Pseudo-LiDAR With Two-Dimensional Instance for Monocular Three-Dimensional Object Tracking

Abstract

Establishing a framework capable of performing 3D object tracking is crucial for various applications, such as autonomous driving and robot navigation. Monocular cameras offer economic and flexible advantages over LiDAR sensors; however, monocular camera-based 3D object detection is fraught with uncertainty owing to difficulty in depth estimation, visual occlusion, and ambiguous object appearance. This uncertainty poses additional challenges to object tracking as well, making performing stable multiple-object tracking on monocular 3D detection results more complex and difficult. To address these challenges in monocular 3D multiple-object detection and tracking, we propose the innovative framework pseudo-LiDAR-MOT, which accurately infers complete 3D bounding box information from 2D image sequences captured by a monocular camera and efficiently correlates and tracks moving objects in the temporal dimension.
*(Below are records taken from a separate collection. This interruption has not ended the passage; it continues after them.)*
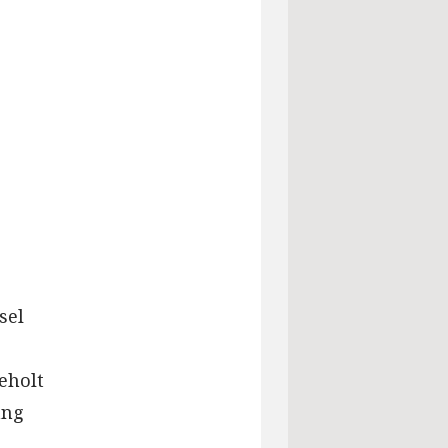
sel
eholt
ang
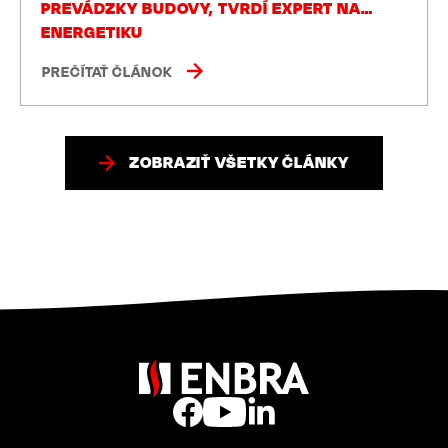
PREVÁDZKY BUDOVY, TVRDÍ EXPERT NA
ENERGETIKU
PREČÍTAŤ ČLÁNOK
ZOBRAZIŤ VŠETKY ČLÁNKY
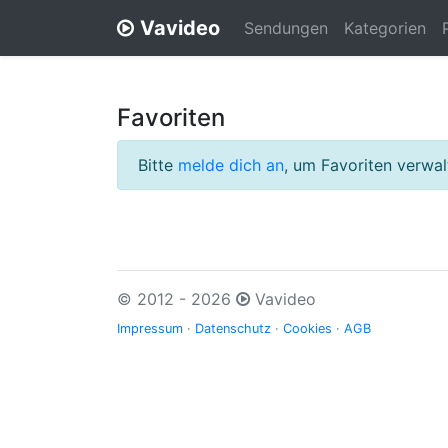
Vavideo
Sendungen
Kategorien
Favoriten
Bitte
melde dich an
, um Favoriten verwa
© 2012 - 2026
Vavideo
Impressum
·
Datenschutz
·
Cookies
·
AGB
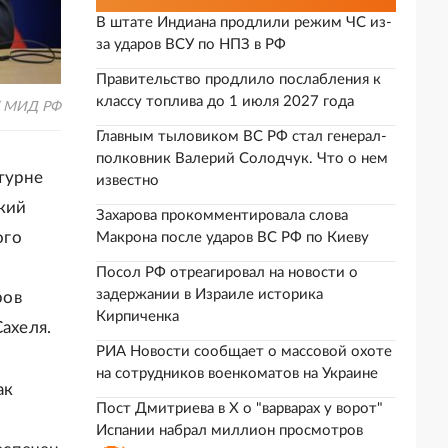
В штате Индиана продлили режим ЧС из-
за ударов ВСУ по НПЗ в РФ
Правительство продлило послабления к
классу топлива до 1 июля 2027 года
 / МИД РФ
Главным тыловиком ВС РФ стал генерал-
полковник Валерий Солодчук. Что о нем
турне
известно
кий
Захарова прокомментировала слова
ого
Макрона после ударов ВС РФ по Киеву
Посол РФ отреагировал на новости о
задержании в Израиле историка
ров
Кирпиченка
ахеля.
РИА Новости сообщает о массовой охоте
на сотрудников военкоматов на Украине
ак
Пост Дмитриева в X о "варварах у ворот"
Испании набрал миллион просмотров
This framework increases the object detection accuracy and tracking stability of objects in dynamic environments via the following three methods. Monocular depth prediction and 2D object detection networks are leveraged to estimate pixelwise depth and object boundaries. Subsequently, a pseudo-LiDAR approach is employed to generate a 3D point cloud for each object, where 3D point clouds are transformed into 2D representations. Furthermore, a novel 3D detection network based on image-based detection is introduced, simplifying the complexity of conventional 3D point-cloud-based detection while increasing the accuracy of monocular image-based 3D object detection. A specialized association network is designed to enhance object trajectory tracking across frames, thereby improving 3D tracking performance. The effectiveness of our approach was validated through extensive experiments conducted on the KITTI dataset. Our proposed framework exhibits excellent performance in 3D object detection and tracking, outperforming conventional methods. This study introduces innovative ideas for 3D object detection and tracking and establishes a basis for advancing autonomous driving systems.